== What you need to do ==
Scan the data below for the string "Quotations". Show every line where it turns up.

== Data to examine ==
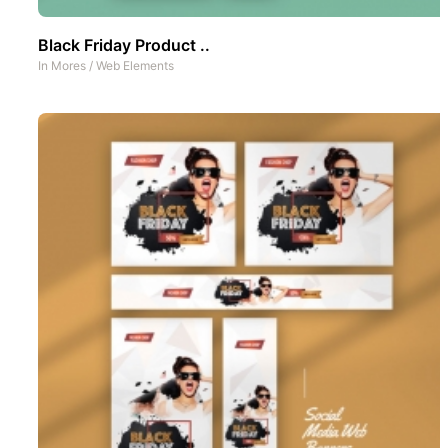
Black Friday Product ..
In
Mores
/
Web Elements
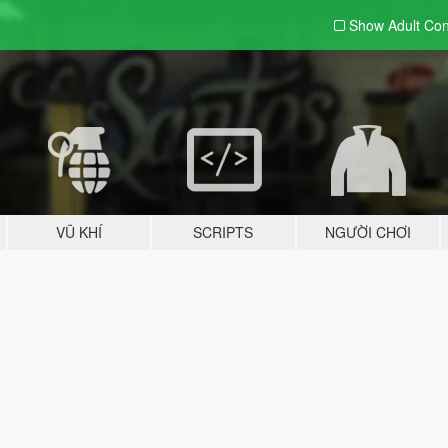
Show Adult
Con
VŨ KHÍ
SCRIPTS
NGƯỜI CHƠI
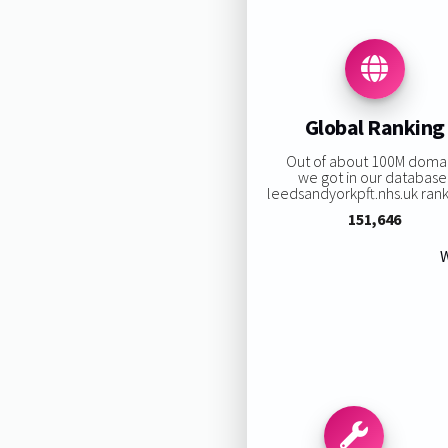
Global Ranking
Out of about 100M doma
we got in our database
leedsandyorkpft.nhs.uk ranki
151,646
W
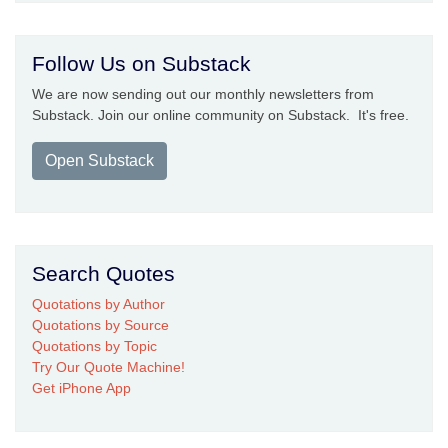
Follow Us on Substack
We are now sending out our monthly newsletters from
Substack. Join our online community on Substack. It's free.
Open Substack
Search Quotes
Quotations by Author
Quotations by Source
Quotations by Topic
Try Our Quote Machine!
Get iPhone App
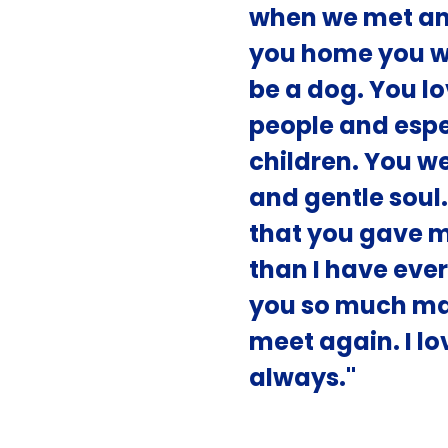
when we met an
you home you we
be a dog. You l
people and espe
children. You w
and gentle soul
that you gave 
than I have ever
you so much mam
meet again. I l
always."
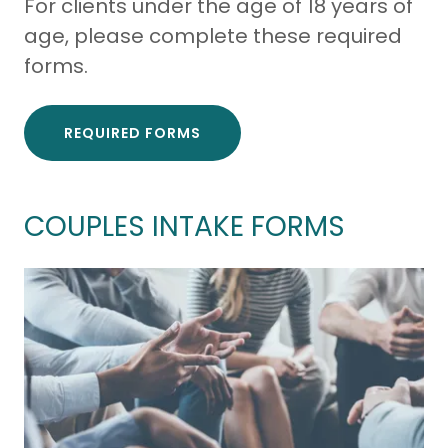
For clients under the age of 18 years of
age, please complete these required
forms.
REQUIRED FORMS
COUPLES INTAKE FORMS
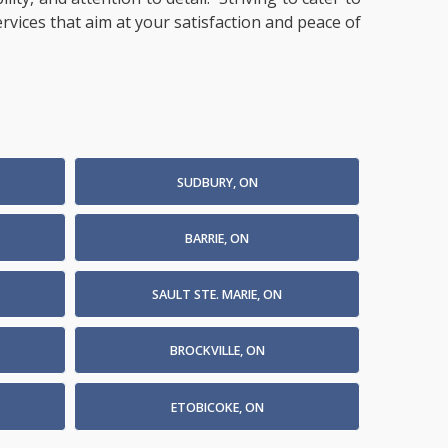
ervices that aim at your satisfaction and peace of
SUDBURY, ON
BARRIE, ON
SAULT STE. MARIE, ON
BROCKVILLE, ON
ETOBICOKE, ON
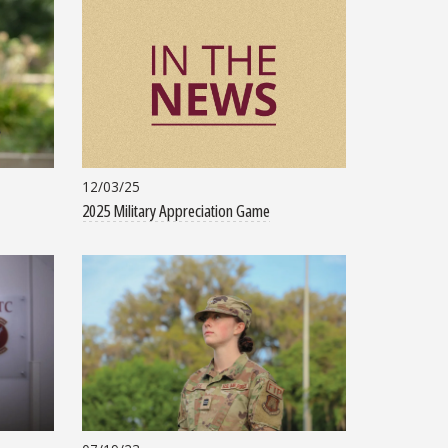
12/03/25
2025 Military Appreciation Game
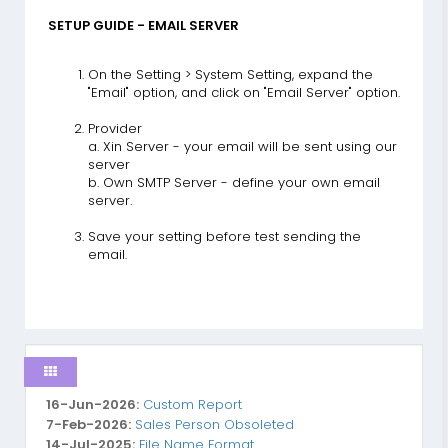
SETUP GUIDE - EMAIL SERVER
On the Setting > System Setting, expand the
"Email" option, and click on "Email Server" option.
Provider
a. Xin Server - your email will be sent using our
server
b. Own SMTP Server - define your own email
server.
Save your setting before test sending the
email.
16-Jun-2026:
Custom Report
7-Feb-2026:
Sales Person Obsoleted
14-Jul-2025:
File Name Format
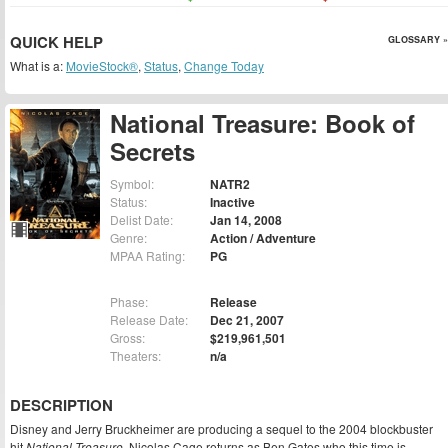
QUICK HELP
GLOSSARY »
What is a:
MovieStock®
,
Status
,
Change Today
National Treasure: Book of
Secrets
Symbol:
NATR2
Status:
Inactive
Delist Date:
Jan 14, 2008
Genre:
Action / Adventure
MPAA Rating:
PG
Phase:
Release
Release Date:
Dec 21, 2007
Gross:
$219,961,501
Theaters:
n/a
DESCRIPTION
Disney and Jerry Bruckheimer are producing a sequel to the 2004 blockbuster
hit
National Treasure
. Nicolas Cage returns as Ben Gates who this time is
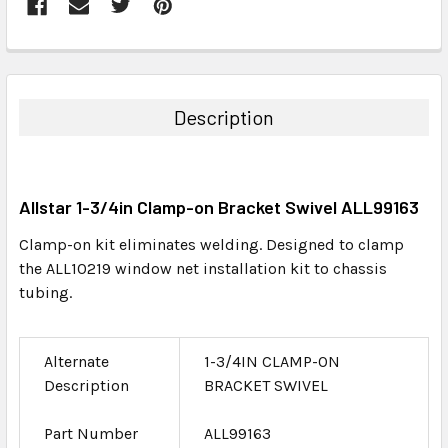
FREQUENTLY
BOUGHT
TOGETHER:
Description
SELECT
ALL
Allstar 1-3/4in Clamp-on Bracket Swivel ALL99163
ADD
SELECTED
Clamp-on kit eliminates welding. Designed to clamp
TO CART
the ALL10219 window net installation kit to chassis
tubing.
Alternate
1-3/4IN CLAMP-ON
Description
BRACKET SWIVEL
Part Number
ALL99163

== Response for this exercise ==
Quotations by Author
Quotations by Source
Quotations by Topic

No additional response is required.